-- EXERCISE REQUIREMENTS --
This task calls for copying each line below that contains "your".

Data extracted from a collection:
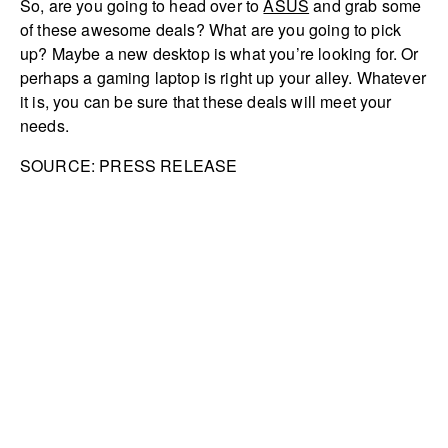
So, are you going to head over to
ASUS
and grab some
of these awesome deals? What are you going to pick
up? Maybe a new desktop is what you’re looking for. Or
perhaps a gaming laptop is right up your alley. Whatever
it is, you can be sure that these deals will meet your
needs.
SOURCE: PRESS RELEASE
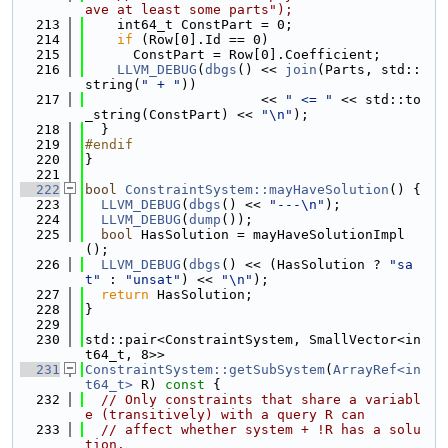
ave at least some parts");
  213
    int64_t ConstPart = 0;
  214
if
 (Row[0].Id == 0)
  215
      ConstPart = Row[0].Coefficient;
  216
LLVM_DEBUG
(
dbgs
() << 
join
(Parts, std::
string(
" + "
))
  217
                      << 
" <= "
 << std::to
_string(ConstPart) << 
"\n"
);
  218
  }
  219
#endif
  220
}
  221
  222
bool
ConstraintSystem::mayHaveSolution
() {
  223
LLVM_DEBUG
(
dbgs
() << 
"---\n"
);
  224
LLVM_DEBUG
(
dump
());
  225
bool
 HasSolution = mayHaveSolutionImpl
();
  226
LLVM_DEBUG
(
dbgs
() << (HasSolution ? 
"sa
t"
 : 
"unsat"
) << 
"\n"
);
  227
return
 HasSolution;
  228
}
  229
  230
std::pair<ConstraintSystem, SmallVector<in
t64_t, 8>>
  231
ConstraintSystem::getSubSystem
(
ArrayRef<in
t64_t>
 R)
 const 
{
  232
// Only constraints that share a variabl
e (transitively) with a query R can
  233
// affect whether system + !R has a solu
tion.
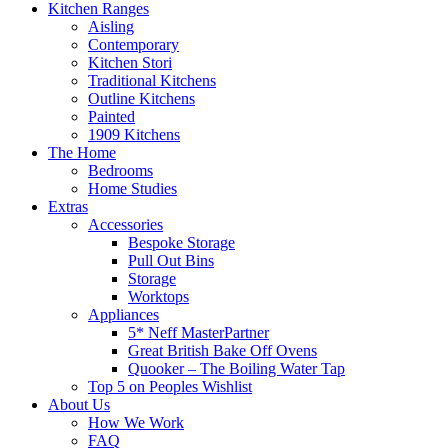
Kitchen Ranges
Aisling
Contemporary
Kitchen Stori
Traditional Kitchens
Outline Kitchens
Painted
1909 Kitchens
The Home
Bedrooms
Home Studies
Extras
Accessories
Bespoke Storage
Pull Out Bins
Storage
Worktops
Appliances
5* Neff MasterPartner
Great British Bake Off Ovens
Quooker – The Boiling Water Tap
Top 5 on Peoples Wishlist
About Us
How We Work
FAQ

-- RESPONSE --
perhaps a gaming laptop is right up your alley. Whatever
it is, you can be sure that these deals will meet your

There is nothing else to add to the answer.